SANTE PUBLIQUE

La santé publique occupe tout l’espace du quotidien, dans un souci d’immédiateté de l’information et de précision sur les conduites à tenir.

Plus que jamais, la circulation des biens et des personnes sur notre planète, favorise l’émergence comme la diffusion de risques infectieux nouveaux.

  • des maladies émergentes comme coronavirus, virus grippal comme le H5N1, chikungunya…
  • des maladies liées à l’environnement comme la canicule de 2003, la légionellose…
  • des déterminants sociaux comme le bioterrorisme…

Le repli sur soi est impossible : n’existe pas de camp retranché gaulois résistant à l’envahisseur !

Il y a nécessité de promouvoir la santé des populations comme un bien collectif qui doit prévaloir sur les intérêts particuliers et financiers.

La santé doit être érigée en un bien mondial qu’il faut protéger, en particulier chez les plus vulnérables d’entre nous.

Ces utopies nécessaires seront possibles si elles sont portées par des engagements citoyens forts et respectés.

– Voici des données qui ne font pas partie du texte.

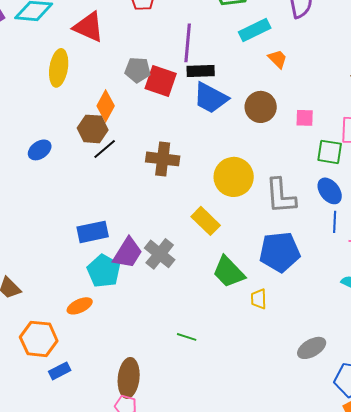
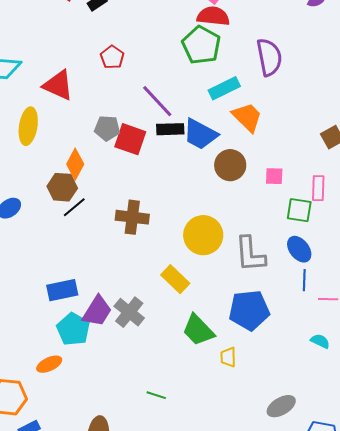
purple line: (188, 43) -> (157, 101), turned -48
orange trapezoid: (278, 59) -> (247, 117), size x1.6
blue trapezoid: (211, 98) -> (200, 134), moved

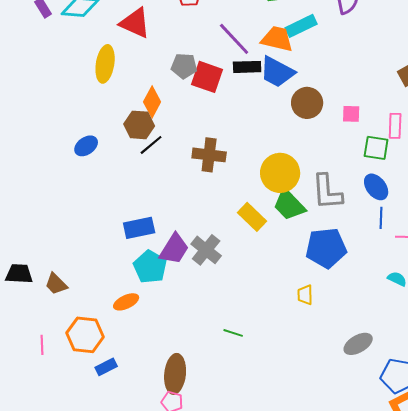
orange trapezoid: (247, 117) -> (277, 39), moved, turned -32
green trapezoid: (198, 330) -> (289, 205), moved

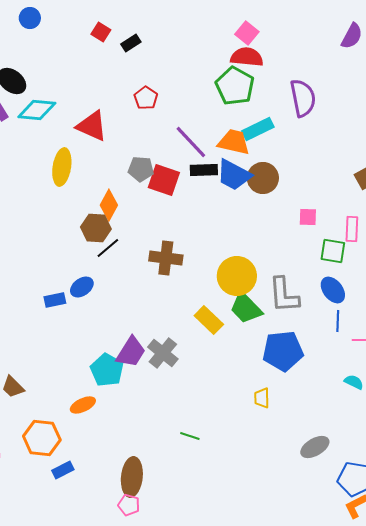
brown circle: (307, 103) -> (263, 178), moved
blue ellipse: (86, 146) -> (82, 287), moved
blue rectangle: (139, 228) -> (55, 300), moved, size x0.7

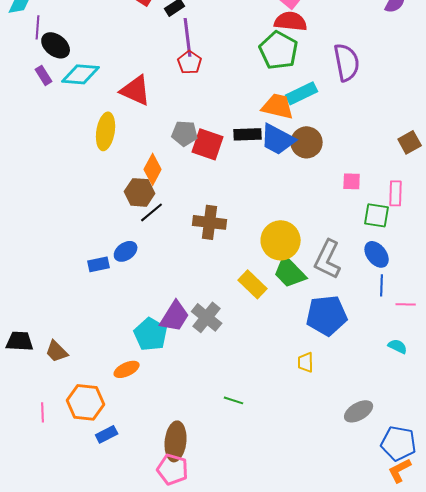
purple line: (191, 142) -> (188, 37), moved, turned 36
gray L-shape: (284, 295) -> (328, 259), turned 30
pink pentagon: (129, 505) -> (173, 469), size x1.4

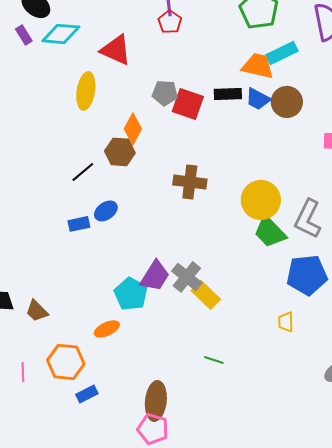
blue trapezoid: (278, 139) -> (258, 99), size x0.7
black line: (152, 212) -> (83, 172), moved
yellow rectangle: (253, 284) -> (206, 295), moved

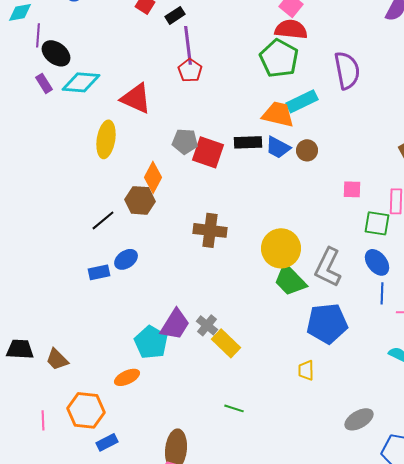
brown circle: (287, 102) -> (307, 150), size x0.7
gray cross: (187, 277) -> (207, 325), size x0.7

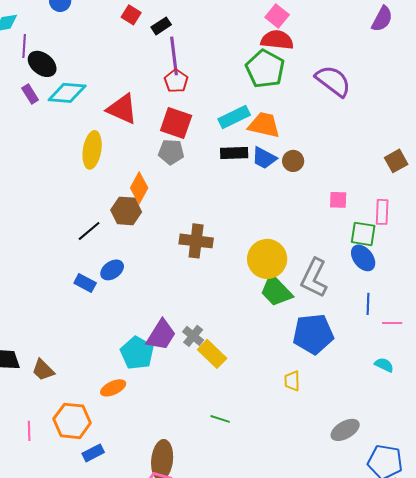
purple semicircle: (347, 70) -> (333, 81), turned -42
cyan rectangle: (302, 101) -> (234, 117), moved
red square: (208, 152) -> (176, 123), moved
blue ellipse: (377, 262) -> (363, 258), moved
blue rectangle: (99, 272) -> (85, 283), turned 40

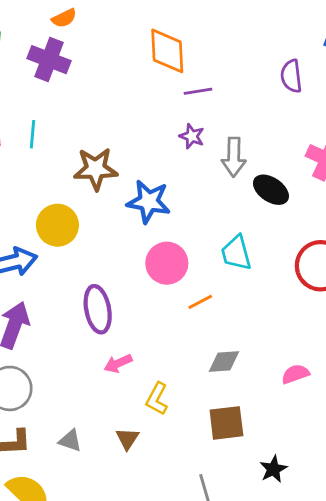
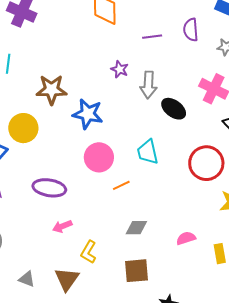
purple line: (198, 91) -> (152, 37), moved
purple ellipse: (98, 309) -> (49, 188), turned -72
brown triangle: (127, 439) -> (67, 279), size x1.5

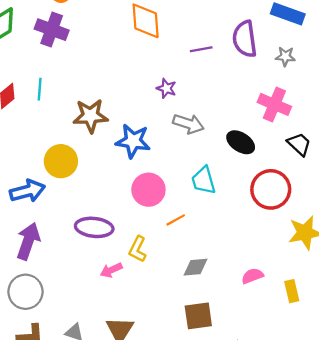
purple semicircle: (191, 30) -> (245, 39), size x1.4
gray arrow: (148, 85) -> (188, 124), moved, turned -72
black ellipse: (174, 109) -> (241, 142), moved
yellow L-shape: (89, 252) -> (138, 249), moved

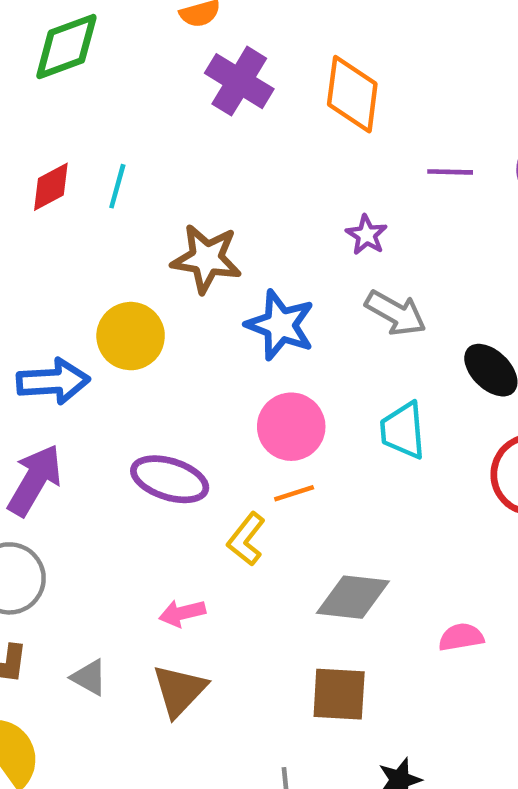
purple cross: (52, 30) -> (239, 81), moved
orange line: (176, 220) -> (294, 493), moved
gray diamond: (195, 267) -> (353, 597), size x1.4
pink arrow: (111, 270) -> (182, 613), moved

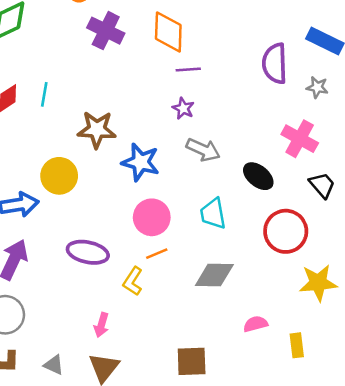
purple line: (450, 172) -> (188, 70), moved
gray diamond: (353, 597) -> (214, 275), moved
pink arrow: (182, 613) -> (101, 325), turned -55

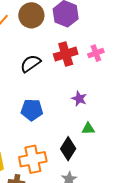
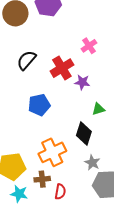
pink cross: (96, 53) -> (89, 46), moved
red cross: (66, 54) -> (62, 68), moved

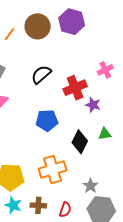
black diamond: (84, 134) -> (80, 142), moved
brown cross: (42, 179) -> (38, 205), moved
red semicircle: (60, 192) -> (65, 210), moved

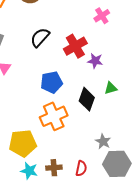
pink cross: (105, 70) -> (102, 16), moved
orange cross: (53, 170) -> (54, 116), moved

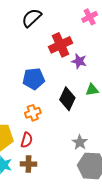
black semicircle: (40, 37) -> (32, 18), moved
orange cross: (54, 116) -> (33, 113), size x0.6
red semicircle: (81, 168) -> (27, 140), moved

Les inégalités sonnent le glas, véritable symptôme du déclin des infrastructures de santé publique.

L’érosion ou coupe sombre dans les budgets liés à la santé atteint son nadir.

Le paradoxe actuel est que notre civilisation ultra scientifique progresse à grande vitesse mais que, parallèlement, se réveillent les réflexes archaïques les plus profonds dont la peur.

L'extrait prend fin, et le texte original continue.